Founded in 1945, Winmau was acquired by rival dartboard manufacturer Nodor in 2002, headed by John Bluck, with both brands remaining in production. The company is based in Bridgend in south Wales although manufacturing of the boards takes place in Kenya.

==History==
===Origins===
The company was founded as H.A. Kicks in 1945 by Harry Kicks using his demob money. The company manufactured elm dartboards that were hand-painted until the early 1950s when graphic transfers began to be used for the numbers and coloured segments. Later they produced paper-coil dartboards which, unlike elm boards, did not require soaking, and this was reflected in the brand name "Keep Dry". Scotts Dartboards of Southend, who specialised in paper-coil boards, bought the Keep Dry brand from Kicks in the late 1950s.

The company name evolved into H.A. Kicks and Sons in the early 1960s as Kicks' sons joined the business. At around the same time, the patent on bristle dartboards, owned by Nodor, expired and Kicks began to make their own bristle boards. A few years after signing a deal with the fledgling British Darts Organisation's (BDO) founder Olly Croft in 1973 which made H.A. Kicks dartboards the official boards of the organisation, Kicks changed the name of the company to Winmau. The new name came from the first three letters of Kicks' wife's first names, Winifred Maud.

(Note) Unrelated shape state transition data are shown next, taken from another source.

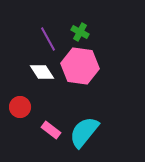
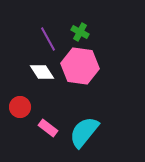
pink rectangle: moved 3 px left, 2 px up
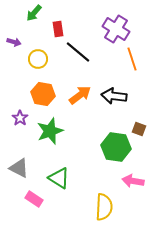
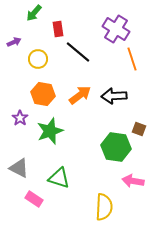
purple arrow: rotated 40 degrees counterclockwise
black arrow: rotated 10 degrees counterclockwise
green triangle: rotated 15 degrees counterclockwise
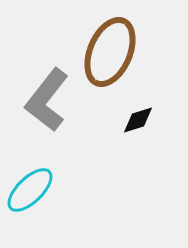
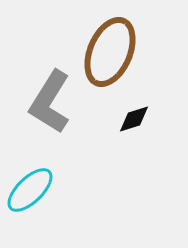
gray L-shape: moved 3 px right, 2 px down; rotated 6 degrees counterclockwise
black diamond: moved 4 px left, 1 px up
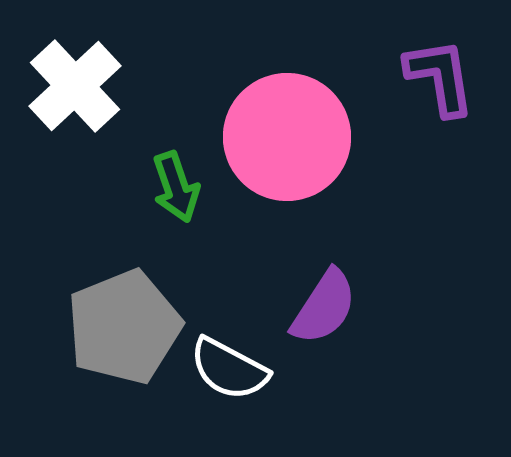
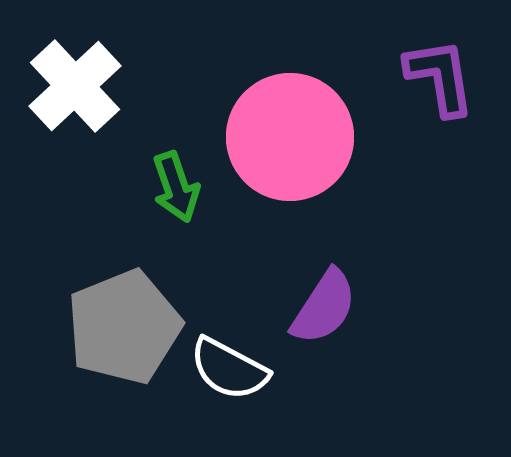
pink circle: moved 3 px right
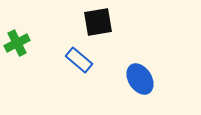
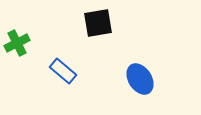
black square: moved 1 px down
blue rectangle: moved 16 px left, 11 px down
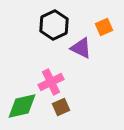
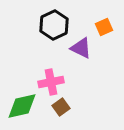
pink cross: rotated 15 degrees clockwise
brown square: rotated 12 degrees counterclockwise
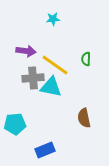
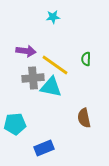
cyan star: moved 2 px up
blue rectangle: moved 1 px left, 2 px up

===Financial difficulties===
Harry Kicks senior died in 1984, leaving his five sons to run the company. In the late 1980s, the popularity of darts as a televised sport began to wane, which had a knock-on effect for Winmau, which began to struggle financially. In 1969, a compulsory purchase order forced Winmau to move to new premises, and the company relocated to Haverhill in Suffolk.

===Nodor rivalry and takeover===
Nodor was started in 1919 by chemist Ted Leggatt as a manufacturer of modelling clay. In 1923, Leggatt produced his first dartboard which was made from clay. It did not prove popular, and within a year Nodor was making elm dart boards. By the mid-1930s, however, Nodor had found success with the launch of their patented bristle dartboard.

As soon as Nodor's patent has expired, Winmau began to produce bristle boards, and an intense rivalry between the two companies began. Each company made several bids to acquire the other, before Nodor finally completed a takeover of Winmau in 2002.

Nodor continues to manufacture darts equipment using both brand names. The Winmau brand had until recently maintained its close links with the BDO, both as title sponsor for the Winmau World Masters and the board sponsor of the BDO World Darts Championship.

==PDC partnership==
On 31 January 2022, it was announced that the Professional Darts Corporation (PDC) would be using Winmau boards for all their tournaments in a five-year deal, beginning with the 2022 Premier League Darts.